(Transcribed page contents)
* * * * * * * * *

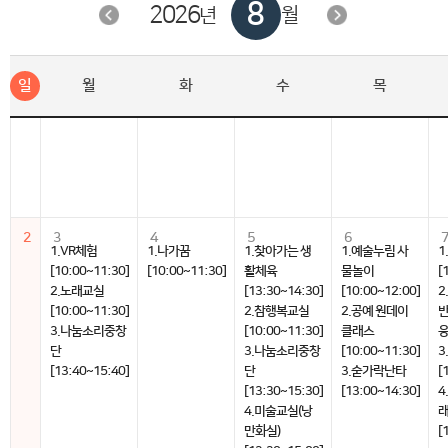
8
2026
월
년
일
월
화
수
목
2
3
4
5
6
1.VR체험
1.나가꿈
1.찾아가는 생
1.예술누림 사
1
[10:00~11:30]
[10:00~11:30]
활체육
물놀이
[
2.노래교실
[13:30~14:30]
[10:00~12:00]
2
[10:00~11:30]
2.참행복교실
2.공예 원데이
반
3.나눔소리중창
[10:00~11:30]
클래스
단
3.나눔소리중창
[10:00~11:30]
3
[13:40~15:40]
단
3.숟가락난타
[
[13:30~15:30]
[13:00~14:30]
4
4.미술교실(낭
만화실)
[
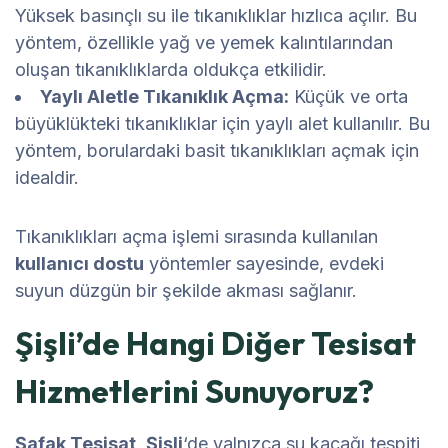
Yüksek basınçlı su ile tıkanıklıklar hızlıca açılır. Bu
yöntem, özellikle yağ ve yemek kalıntılarından
oluşan tıkanıklıklarda oldukça etkilidir.
Yaylı Aletle Tıkanıklık Açma:
Küçük ve orta
büyüklükteki tıkanıklıklar için yaylı alet kullanılır. Bu
yöntem, borulardaki basit tıkanıklıkları açmak için
idealdir.
Tıkanıklıkları açma işlemi sırasında kullanılan
kullanıcı dostu
yöntemler sayesinde, evdeki
suyun düzgün bir şekilde akması sağlanır.
Şişli’de Hangi Diğer Tesisat
Hizmetlerini Sunuyoruz?
Şafak Tesisat
,
Şişli
‘de yalnızca su kaçağı tespiti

* * * * * * * * *

EXERCISE PROMPT -
Reproduce these records exactly, but not the pictures.

RESULT OF THIS TASK -
8
2026
월
년
일
월
화
수
목
2
3
4
5
6
1.VR체험
1.나가꿈
1.찾아가는 생
1.예술누림 사
1
[10:00~11:30]
[10:00~11:30]
활체육
물놀이
[
2.노래교실
[13:30~14:30]
[10:00~12:00]
2
[10:00~11:30]
2.참행복교실
2.공예 원데이
반
3.나눔소리중창
[10:00~11:30]
클래스
단
3.나눔소리중창
[10:00~11:30]
3
[13:40~15:40]
단
3.숟가락난타
[
[13:30~15:30]
[13:00~14:30]
4
4.미술교실(낭
만화실)
[
Yüksek basınçlı su ile tıkanıklıklar hızlıca açılır. Bu
yöntem, özellikle yağ ve yemek kalıntılarından
oluşan tıkanıklıklarda oldukça etkilidir.
Yaylı Aletle Tıkanıklık Açma:
Küçük ve orta
büyüklükteki tıkanıklıklar için yaylı alet kullanılır. Bu
yöntem, borulardaki basit tıkanıklıkları açmak için
idealdir.
Tıkanıklıkları açma işlemi sırasında kullanılan
kullanıcı dostu
yöntemler sayesinde, evdeki
suyun düzgün bir şekilde akması sağlanır.
Şişli’de Hangi Diğer Tesisat
Hizmetlerini Sunuyoruz?
Şafak Tesisat
,
Şişli
‘de yalnızca su kaçağı tespiti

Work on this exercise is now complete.